This Old House: An Oral History
On its 30th anniversary, the creators, cast, and (mostly) lucky homeowners of This Old House reveal what the cameras haven’t shown—from how the series almost didn’t get off the ground to who really foots the bill for all those jaw-dropping renovations.
For the first several seasons, WGBH bought the properties the show worked on, then sold them after renovations were complete. But the slumping real estate market of the early ’80s convinced the producers to change their modus operandi: From then on, homeowners would pay for all the construction work while enjoying the perks (and occasional headaches) of having a lot of the materials donated by eager sponsors.
Becton: Selling those houses was always sort of nail-biting. We thought, We’re not real estate developers. Meanwhile, Russ’s realization was that real homeowners might make a more interesting story line.
Dean Gallant (Belmont home-owner, 1993 season): We had the common misconception that if the show selected you, they would pay for everything.
Terry Maitland (Acton home-owner, 1994 season): There are two huge benefits to working with the show. One is that it’s going to be done in six months, which is extraordinary. The other good thing is all the goodies. All the donations.

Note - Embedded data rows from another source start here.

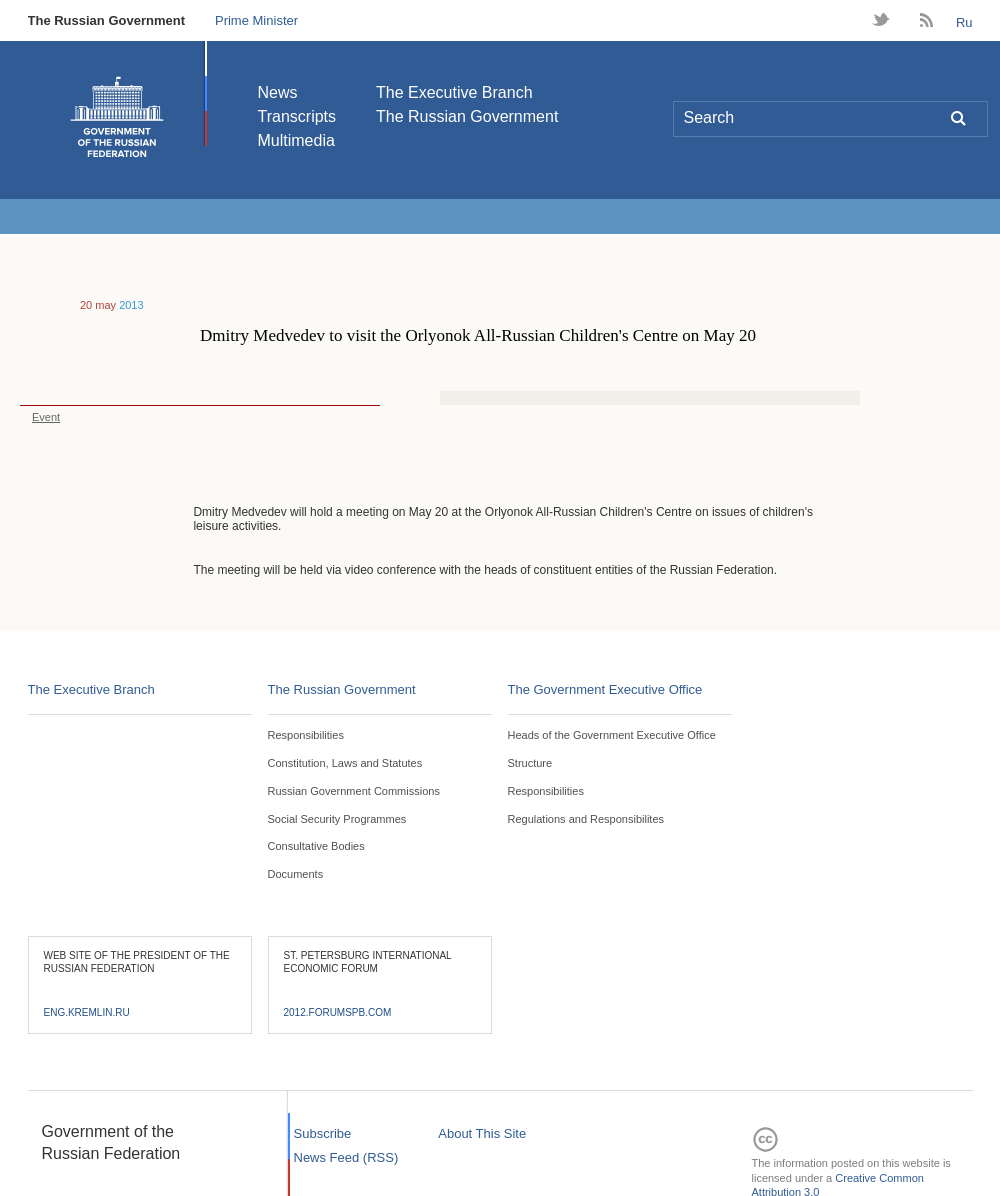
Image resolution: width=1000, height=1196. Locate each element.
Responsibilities (306, 735)
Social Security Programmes (337, 819)
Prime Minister (256, 20)
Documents (296, 874)
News (278, 92)
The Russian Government (106, 20)
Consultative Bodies (316, 846)
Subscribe (323, 1133)
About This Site (482, 1133)
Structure (530, 763)
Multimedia (296, 140)
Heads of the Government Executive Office (612, 735)
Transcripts (297, 116)
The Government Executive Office (605, 689)
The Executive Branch (454, 92)
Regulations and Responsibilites (586, 819)
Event (40, 417)
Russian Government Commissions (354, 791)
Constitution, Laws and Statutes (345, 763)
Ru (964, 22)
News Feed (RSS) (346, 1157)
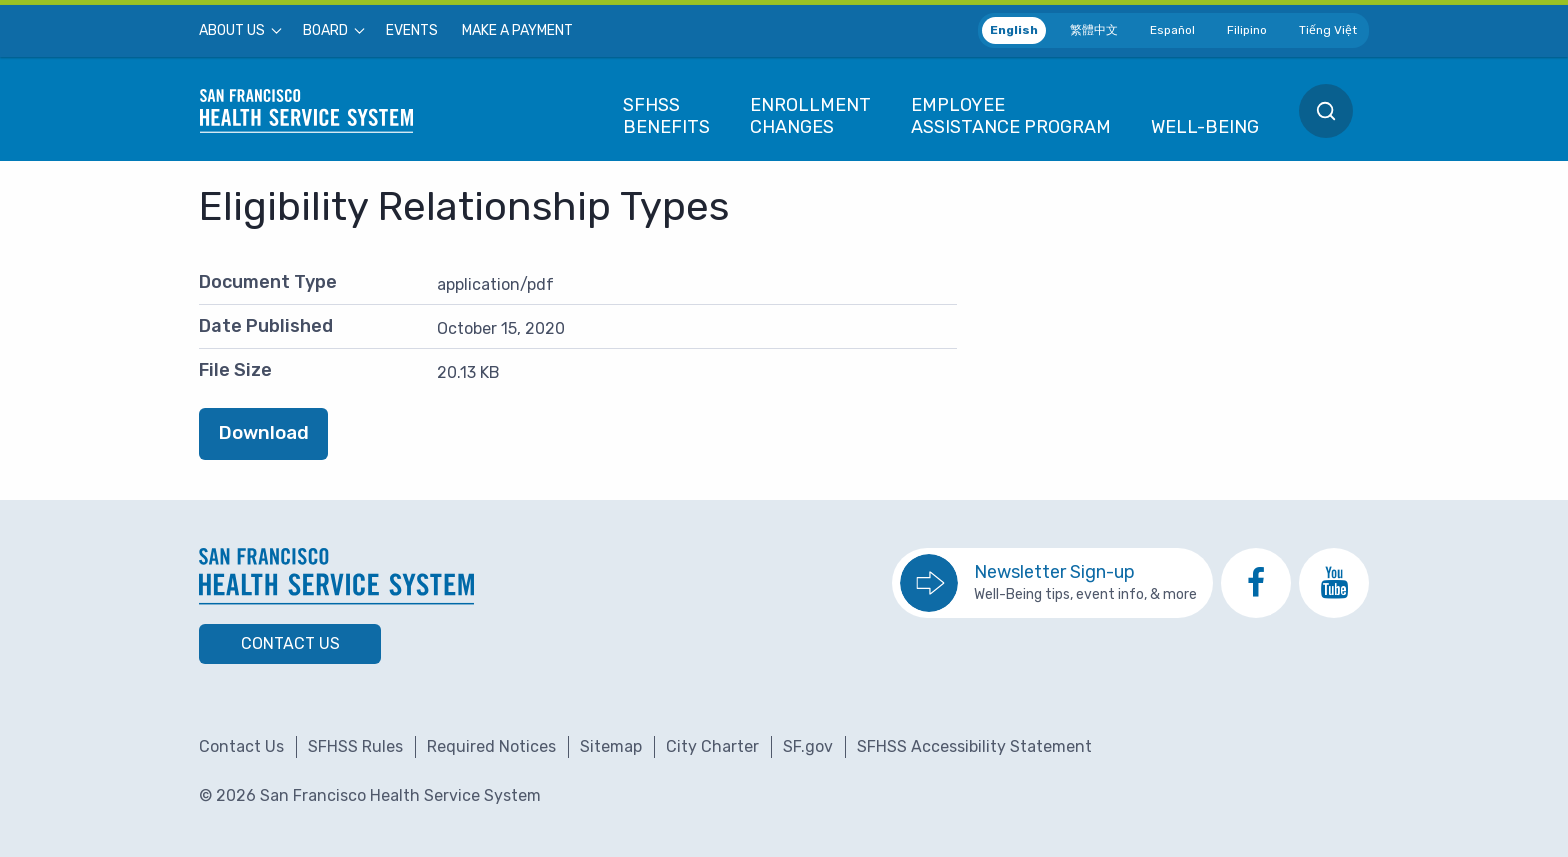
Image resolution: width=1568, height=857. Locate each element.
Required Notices (491, 746)
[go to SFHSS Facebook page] (1256, 583)
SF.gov (808, 746)
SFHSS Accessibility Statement (974, 746)
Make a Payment (517, 31)
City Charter (712, 746)
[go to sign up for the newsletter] (1052, 583)
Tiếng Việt (1328, 30)
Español (1172, 30)
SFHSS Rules (355, 746)
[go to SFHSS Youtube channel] (1334, 583)
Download (264, 433)
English (1014, 30)
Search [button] (1326, 111)
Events (412, 31)
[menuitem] (239, 31)
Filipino (1247, 30)
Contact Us (290, 643)
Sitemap (611, 746)
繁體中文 (1094, 30)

Christian Nolen (Watertown homeowner, 1998 season): At the time, Kohler was the plumbing supplier of choice. They said, “You don’t have to, but if you use Kohler, it’s going to get donated.” I said, “You know, I think I can find a toilet in the Kohler line.”

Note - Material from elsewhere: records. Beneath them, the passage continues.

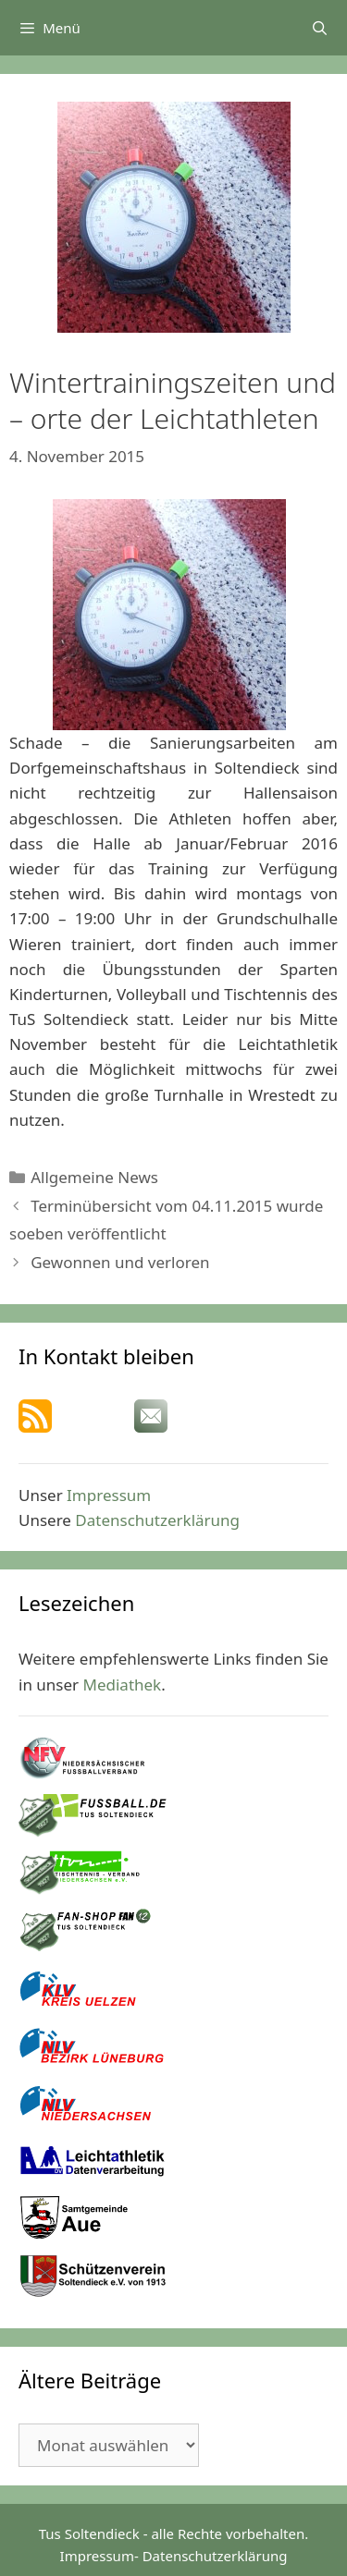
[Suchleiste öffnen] (319, 27)
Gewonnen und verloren (120, 1262)
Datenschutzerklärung (157, 1520)
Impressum (109, 1495)
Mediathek (122, 1684)
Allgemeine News (94, 1177)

Janice Levine Igoe (Lexington homeowner, 1992 season): You get what they call a bigger bang for the buck.
Lynn Wickwire (Concord homeowner, 1989 season): We got a letter from the IRS saying, “You owe taxes on all these donated items.” It was a ton of money—the taxes were going to be something like $70,000. We said, “We can’t do that—we’ll have to sell the [house].” We ended up hiring a very good tax lawyer. It eventually settled, but we were a week away from going to court.
As This Old House became a sensation, homeowners were increasingly eager to pitch their own projects to the producers. Starting in 1986, the show began filming two renovations a year: one somewhere in Massachusetts (always), and another, less-intensive job in a warmer locale like New Orleans or Bermuda. Finding options has never been difficult.

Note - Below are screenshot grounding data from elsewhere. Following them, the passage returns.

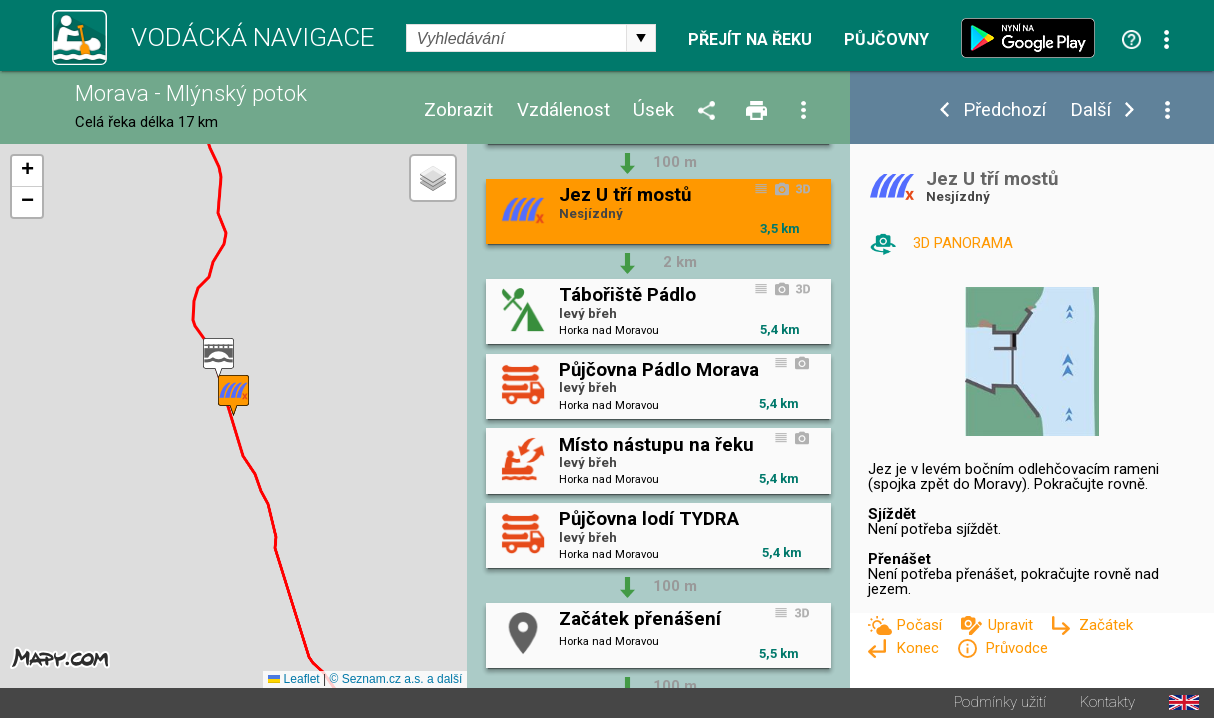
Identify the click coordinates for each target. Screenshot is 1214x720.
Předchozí (1004, 110)
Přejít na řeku (750, 40)
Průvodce (1016, 648)
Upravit (1012, 625)
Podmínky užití (1000, 704)
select (641, 38)
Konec (919, 648)
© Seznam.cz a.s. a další (395, 681)
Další (1090, 110)
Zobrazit (458, 110)
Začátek (1106, 625)
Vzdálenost (563, 110)
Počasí (921, 625)
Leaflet (293, 681)
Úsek (653, 110)
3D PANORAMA (963, 243)
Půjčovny (886, 40)
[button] (218, 359)
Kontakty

Bruce Irving (former executive producer): We got boxes and boxes of proposals. We got everything from handwritten notes to full-on bound quasi-PowerPoints. A homeowner named Mills Fleming really was memorable in his high-quality pursuit. It was something along the lines of a phone call, a follow-up presentation with photographs, and then—after my resounding silence—another phone call. He pursued me like a stalker.
Mills Fleming (Savannah, Georgia, homeowner, 1996 season): I would say I was “appropriately diligent.”
Chris Wolfe (producer, Ask This Old House): We once got a letter from a man that said something like “I’m writing to you because I need some help with a project. I’m trying to make a hole in a wall, and I have a pair of tweezers, a toothbrush, and a spoon.” He went on to say that he was in a federal prison.
Builder Tom Silva joined the show full time in 1986, followed by landscaper Roger Cook two years later. Silva Brothers Construction, which Silva co-owns with his brother Dick and nephew Charlie, has been the general contractor on every Massachusetts-based This Old House project since.
Morash: Tommy’s father was a carpenter, and Tommy and his wife, Virginia, and their children lived next to us in our old house in Lexington. Tommy helped me fix up my house. Isn’t that interesting? It’s all a family.
Roger Cook (landscape contractor): It does feel like a family. We’re all fishermen, and we’ll get together in the summer and go boating. Tommy and Rich [Trethewey] like to be on the water, but I’m the best fisherman.
Igoe: The Silva brothers are known for some of their antics, their practical jokes.
David Vos (director): They’re all wiseguys. They could have been great standup comedians or phenomenal builders. They went with both.
Maitland: Charlie Silva has a dummy that he keeps in his truck. It was a filming day, and this new [production assistant] from ‘GBH was walking around kind of starry-eyed. So Charlie had this dummy up on the roof, and he let out a huge scream and dropped it. Everyone was in on it, they started running over, Oh my God, oh my God.
Irving: The hallmark of that particular joke was that the PA was standing there with her little clipboard. Over the edge falls this dummy, and she looks up, sees it all happen, and makes a note. We were just like, there’s an unflappable PA.